◆ Required work: From the line with "que otra cosa. Me la creía, pero me" through the line with "poco permeable a amenazantes", inclusive, return each line of the data below exactly and leave the rest out.

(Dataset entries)
::::::::::

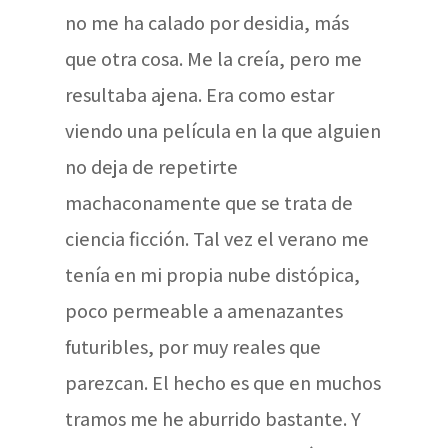
no me ha calado por desidia, más
que otra cosa. Me la creía, pero me
resultaba ajena. Era como estar
viendo una película en la que alguien
no deja de repetirte
machaconamente que se trata de
ciencia ficción. Tal vez el verano me
tenía en mi propia nube distópica,
poco permeable a amenazantes
futuribles, por muy reales que
parezcan. El hecho es que en muchos
tramos me he aburrido bastante. Y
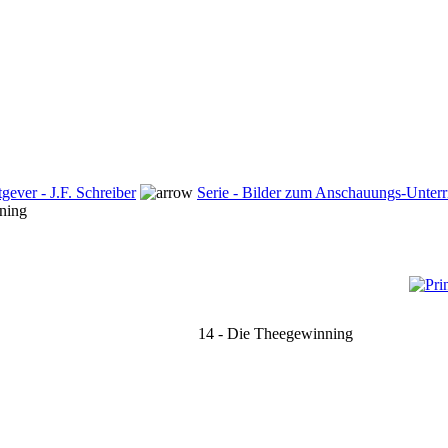
tgever - J.F. Schreiber
Serie - Bilder zum Anschauungs-Unterric
ning
14 - Die Theegewinning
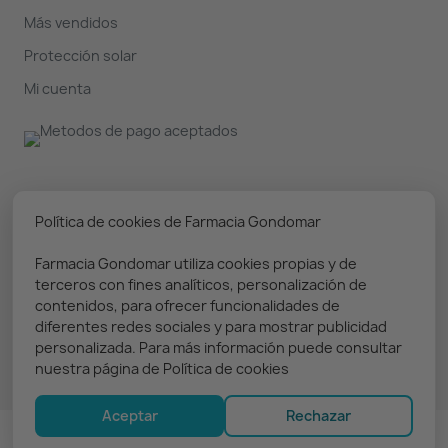
Más vendidos
Protección solar
Mi cuenta
Nuestro boletín
Política de cookies de Farmacia Gondomar
Farmacia Gondomar utiliza cookies propias y de
Puedes darte de baja en cualquier momento. Prometemos
terceros con fines analíticos, personalización de
solo enviar información relevante
contenidos, para ofrecer funcionalidades de
diferentes redes sociales y para mostrar publicidad
personalizada. Para más información puede consultar
nuestra página de Política de cookies
Aceptar
Rechazar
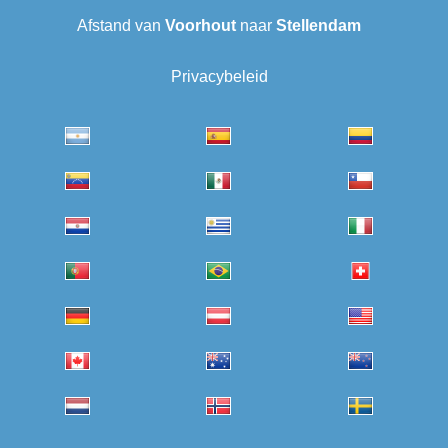
Afstand van
Voorhout
naar
Stellendam
Privacybeleid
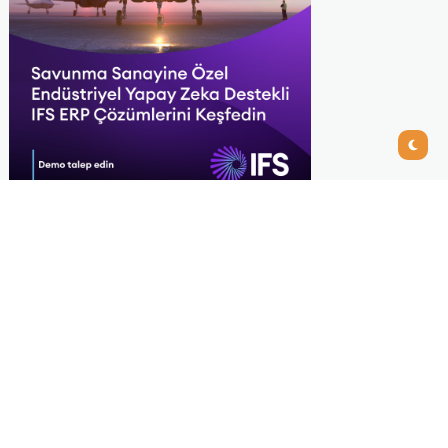
Recommended
View All
ERP Seçiminde Modül
Listesi Değil, Yerel
Entegrasyon Derinliği
Konuşuyor
İkizler Aydınlatma,
Workcube ERP ile Üretim,
Satış ve Muhasebe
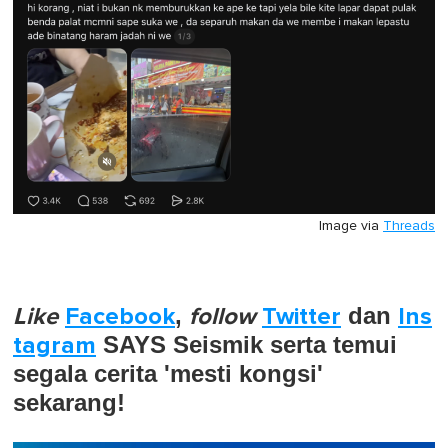
Image via
Threads
Like
Facebook
,
follow
Twitter
dan
Ins
tagram
SAYS Seismik serta temui
segala cerita 'mesti kongsi'
sekarang!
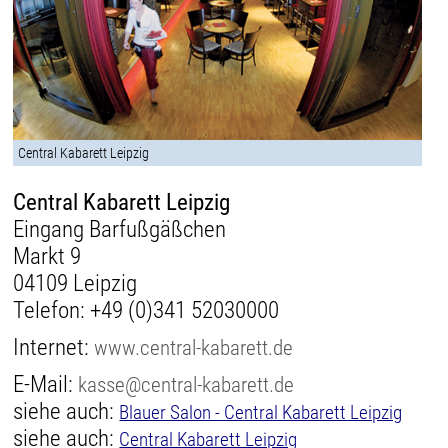
Central Kabarett Leipzig
Central Kabarett Leipzig
Eingang Barfußgäßchen
Markt 9
04109 Leipzig
Telefon:
+49 (0)341 52030000
Internet:
www.central-kabarett.de
E-Mail:
kasse@central-kabarett.de
siehe auch:
Blauer Salon - Central Kabarett Leipzig
siehe auch:
Central Kabarett Leipzig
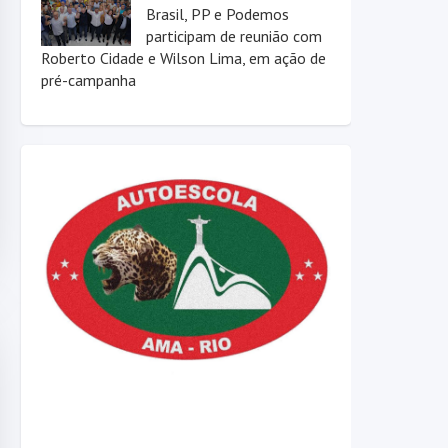
Brasil, PP e Podemos
participam de reunião com
Roberto Cidade e Wilson Lima, em ação de
pré-campanha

::::::::::

◆ Exercise output:
que otra cosa. Me la creía, pero me
resultaba ajena. Era como estar
viendo una película en la que alguien
no deja de repetirte
machaconamente que se trata de
ciencia ficción. Tal vez el verano me
tenía en mi propia nube distópica,
poco permeable a amenazantes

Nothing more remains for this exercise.